Topic 6B Regression
Topic 6B Regression
Topic 6B Regression
Regression analysis is the part of statistics that deals with investigation of the
relationship between two or more variables using probabilistic models.
For our discussion, we shall assume that values of the variable x are fixed by the
experimenter. The variable x is the independent (predictor, explanatory) variable.
For a fixed x, the second variable will be a random variable Y with observed value y,
referred to as the dependent (response) variable.
A simple regression model includes only two variables: independent (X) and dependent
(Y) variables.
A regression model that gives a straight-line relationship between two variables is
called simple linear regression model.
A first step in regression analysis involving two variables is to construct a scatter plot
of the observed data. In such a plot, each (xi, yi) is represented as a point plotted on a
two-dimensional coordinate system.
Scatter Plot
- A scatter plot or scatter diagram is a plot of the paired observations.
- It is a useful summary of a set of bivariate data (two variables), usually drawn before
working out a linear correlation coefficient or fitting a regression line.
- It gives a good visual picture of the relationship between the two variables, and aids
the interpretation of the correlation coefficient or regression model.

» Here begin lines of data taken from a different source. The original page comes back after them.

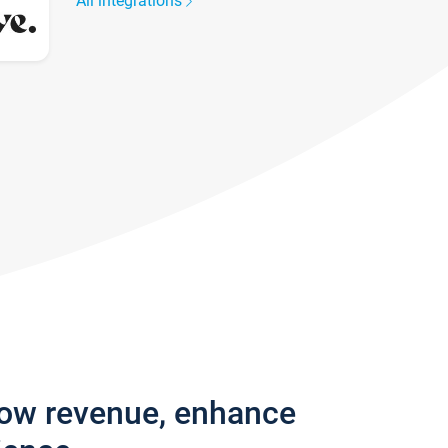
All integrations
row revenue, enhance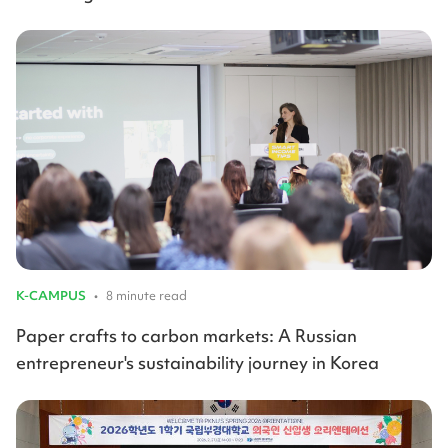
K-CAMPUS
•
8 minute read
Paper crafts to carbon markets: A Russian
entrepreneur's sustainability journey in Korea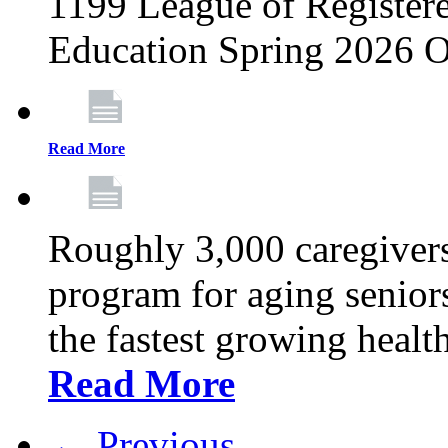
1199 League of Registere
Education Spring 2026 O
Read More
Roughly 3,000 caregivers
program for aging senior
the fastest growing healt
Read More
← Previous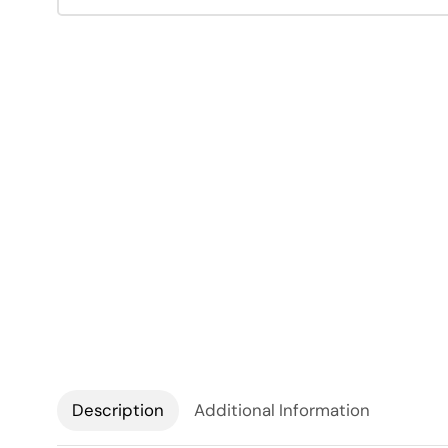
Description
Additional Information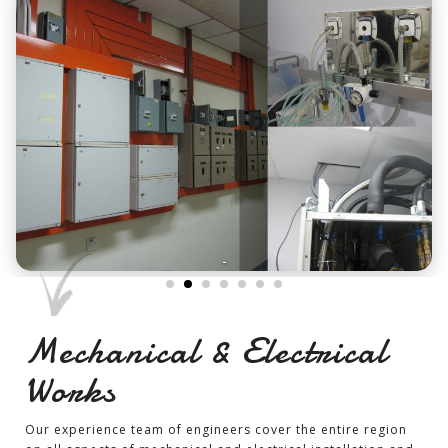
-
Mechanical & Electrical
Works
Our experience team of engineers cover the entire region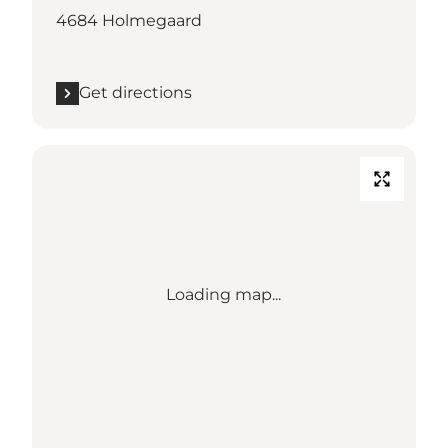
4684 Holmegaard
Get directions
Loading map...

- The resulting pattern from the plot indicates the type and strength of the relationship
between the two variables.
A simple linear regression model describes the linear relationship between dependent
variable Y and a single independent variable x as
𝑌 = 𝛽0 + 𝛽1 𝑥 + 𝜀
where Y is the response variable/dependent variable
x is the explanatory variable/predictor/ independent variable
𝛽0 and 𝛽1 are the regression coefficients
𝜀 is the random error, with E[𝜀] = 0 and Var[𝜀] = 𝜎 2
𝛽0 , 𝛽1 and 𝜎 2 are parameters.
NOTE:
1. 0 indicates the y-intersect only if the scope of the model includes the value x = 0.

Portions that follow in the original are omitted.